Jimmy Kuehnle Lights Up Cleveland

Photo by Rob Muller 
If you've seen a floating ball of light on your commute home lately, your mind is not playing tricks on you.

It's local artist Jimmy Kuehnle and his latest creation: approximately 3,000 Christmas lights woven around a steel rod attached to a tricycle. If you have yet to witness the kooky contraption — rest assured — Kuehnle will light up the Brite Winter Festival in Ohio City from 5-8 p.m. this Saturday.

Kuehnle, an assistant professor at the Cleveland Institute of Art, designs colorful inflatable suits and impossible bicycles — wearable art that tests our perceptions of space and mobility — and is currently an artist-in-residence for the Spaces World Artists Program, which provides space and support for artists to create new work. We caught up with Kuehnle to chat about how his Twinkling Tricycle Tour of Enchantment is making Cleveland brighter this winter.

How does your light machine work?
It’s a workman’s industrial tricycle I bought from Craigslist from an old Ford factory in Indianapolis. [The Christmas lights] are powered by a 12-volt battery with a DC/AC power inverter because they’re just regular household Christmas lights. A quarter-inch steel rod armature supports the lights and forms a cloudlike shape so that the lights seem like they’re floating in the air.

Where did you get your inspiration for this project?
I’ve made many art bicycles and wanted to make one in Cleveland. It’s up north and cold in the winter, and I thought, What better way to be out and about and making people smile than a light-encrusted tricycle?

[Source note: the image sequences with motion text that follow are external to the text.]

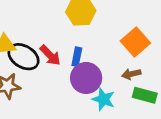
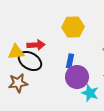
red arrow: (50, 55) -> (36, 45), moved, turned -48

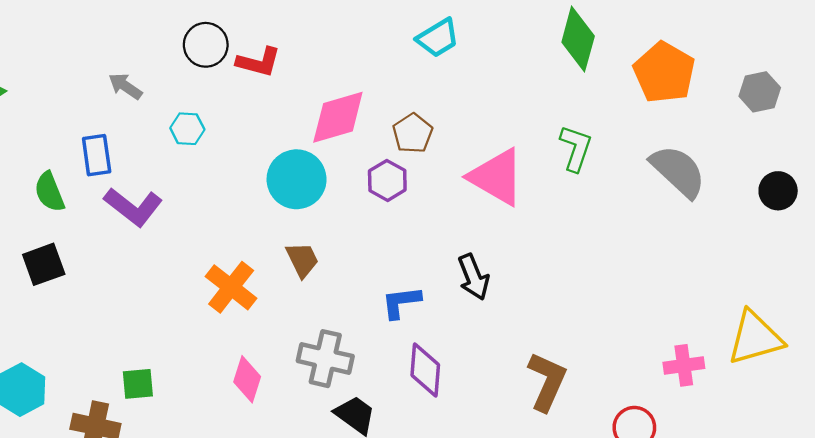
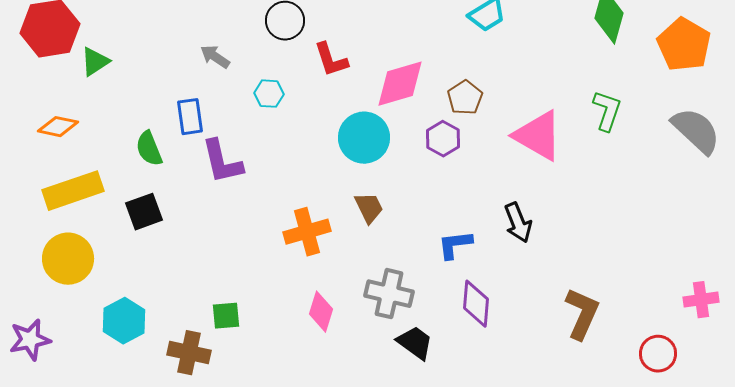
red L-shape: (259, 62) -> (331, 60), moved, turned 57
purple L-shape: (133, 207) -> (222, 162), turned 39
orange cross: (231, 287) -> (307, 232), turned 36

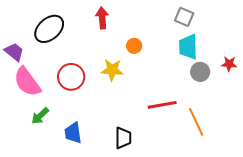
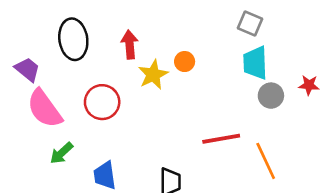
red arrow: (102, 18) -> (130, 44), moved
black ellipse: (49, 29) -> (73, 39), turned -56
yellow star: (112, 70) -> (153, 75), moved, turned -30

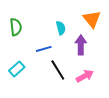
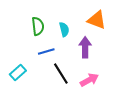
orange triangle: (92, 19) -> (97, 20), turned -30
green semicircle: (16, 27) -> (38, 26), moved

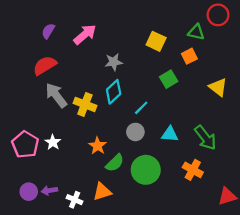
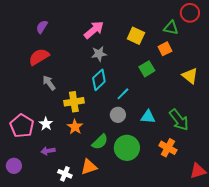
pink arrow: (85, 34) -> (94, 30), moved
gray arrow: (56, 95) -> (49, 83), size x0.7
yellow cross: (85, 104) -> (74, 102), moved, turned -30
orange star: (98, 146) -> (75, 127), moved
purple arrow: (49, 190) -> (48, 151), moved
purple circle: (29, 192) -> (14, 166), moved

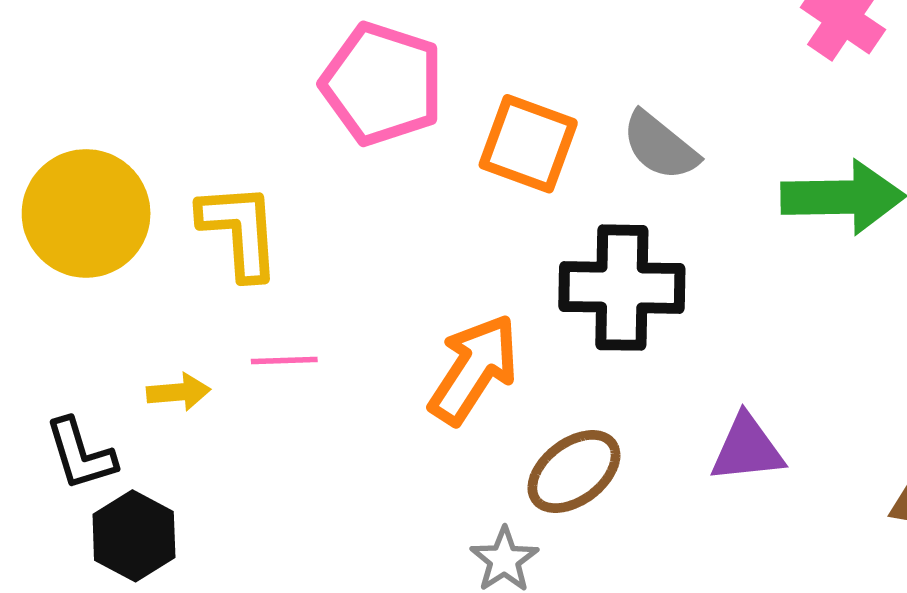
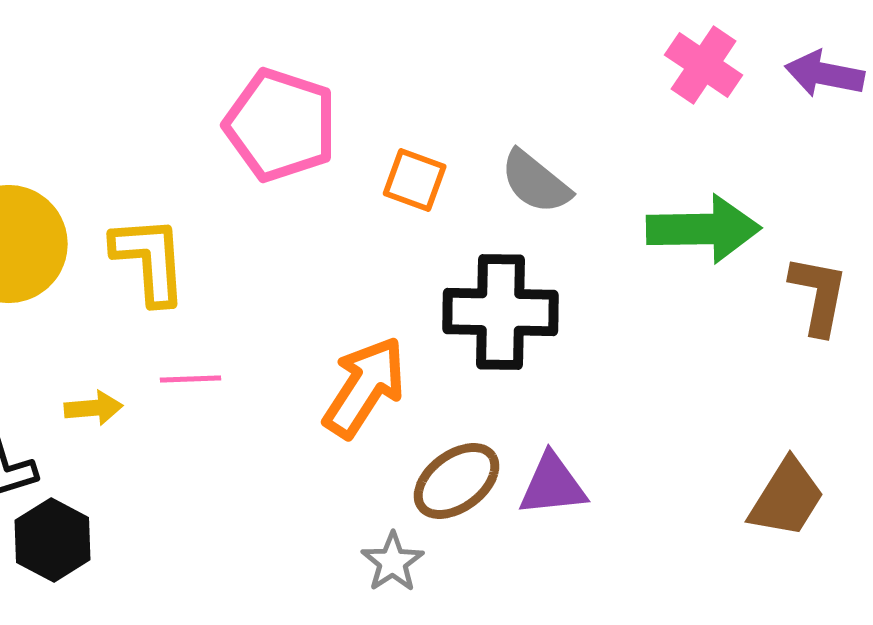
orange square: (528, 144) -> (415, 180), size x0.7
purple triangle: (747, 449) -> (553, 485), moved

How have people reacted to you and your light machine?
People will stop in their cars along the street to snap photos. I've had people stop on their way home from work, circle back, come over and say 'Hi.' Complete strangers track me down to email me photos and videos [of me] from the Health Line. It's a great, all-around good experience.

What meaning would you attribute to your art?
It’s a reaffirmation of human ingenuity and the human condition. We're all basically meaningless in this big, fast universe of nothingness. If we take the time to realize we all have hopes, dreams and desires, and we're alive, maybe we could enjoy a bit of it.